Work request ->
Your answer should be every line with the word "music", copied from the data below.

Study material ->
BEGIN
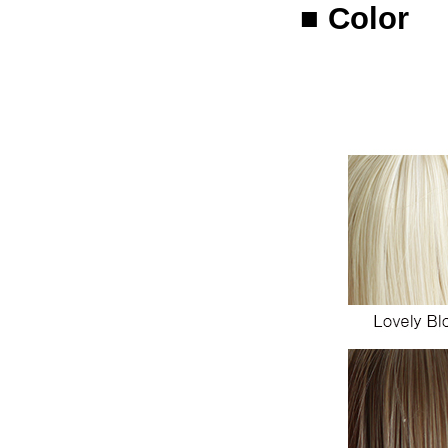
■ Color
END
BEGIN
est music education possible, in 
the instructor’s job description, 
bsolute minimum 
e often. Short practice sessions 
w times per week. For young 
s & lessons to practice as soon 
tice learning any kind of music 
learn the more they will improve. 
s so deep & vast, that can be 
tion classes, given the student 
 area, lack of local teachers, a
END
Your solution ->
est music education possible, in 
tice learning any kind of music 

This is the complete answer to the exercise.